On November 25, 2014, Los Angeles Council unanimously voted 11 to 0 to make residents lock up handguns or disable them with a trigger lock when not in use. Los Angeles lawmakers will now start drafting a city ordinance with the same requirements and bring it back to lawmakers for approval.
With this decision, Los Angeles is following in the footsteps of San Francisco. The San Francisco gun restrictions were challenged by gun owners, but were upheld by a federal appeals court earlier this year. City Councilman Paul Krekorian has argued that some Americans “think it is their God-given right to keep an unlocked and loaded firearm on their bedstand … It is not. It is not their right. It is not responsible.”
At the same meeting, Los Angeles Council unanimously voted in favor of new rules that require firearm vendors in the city to electronically send records of all ammunition sales to the Police Department. Any seller who fails to do so would be facing misdemeanor charges. Until now, ammunition vendors were obligated to keep records of their transactions for at least two years, but didn’t have to turn them over to the Los Angeles Police Department, unless specifically requested. Krekorian said that the new rules would help law enforcement check the records against databases of people barred from buying ammunition.
FFLGuard, a group that represents hundreds of federal firearms licensees, opposed the proposed law, arguing that the rules would “only increase the regulatory burden on law-abiding retailers” and are preempted by California law.

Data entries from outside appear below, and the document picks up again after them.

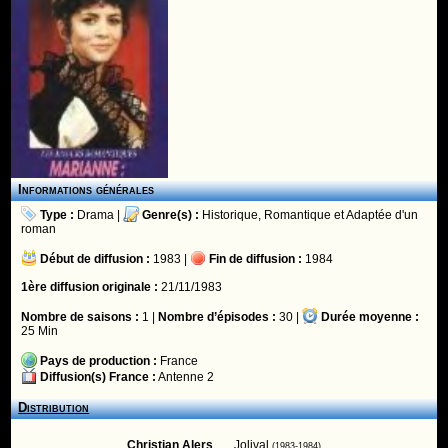
Informations générales
Type :
Drama
|
Genre(s) :
Historique
,
Romantique
et
Adaptée d'un
roman
Début de diffusion :
1983 |
Fin de diffusion :
1984
1ère diffusion originale :
21/11/1983
Nombre de saisons :
1 |
Nombre d’épisodes :
30 |
Durée moyenne :
25 Min
Pays de production :
France
Diffusion(s) France :
Antenne 2
Distribution
Christian Alers
..... Jolival
(1983-1984)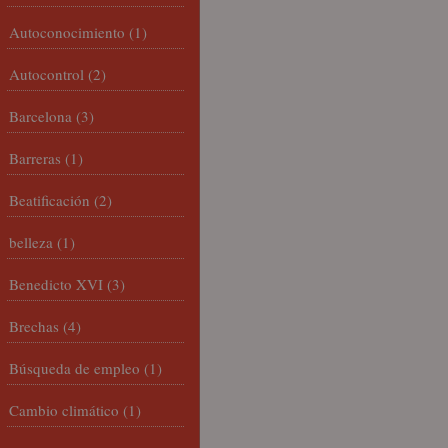
Autoconocimiento
(1)
Autocontrol
(2)
Barcelona
(3)
Barreras
(1)
Beatificación
(2)
belleza
(1)
Benedicto XVI
(3)
Brechas
(4)
Búsqueda de empleo
(1)
Cambio climático
(1)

Since fewer than a dozen council members were present for today’s vote, the ammunition ordinance will return to the Council for a second vote next week. Krekorian praised both sets of requirements as “simple and sensible steps that will keep people safe.” Grateful Angelenos can only hope that burglars, rapists and murderers will be willing to wait, while the law abiding citizens under threat proceed to unlock their self-defense weapons.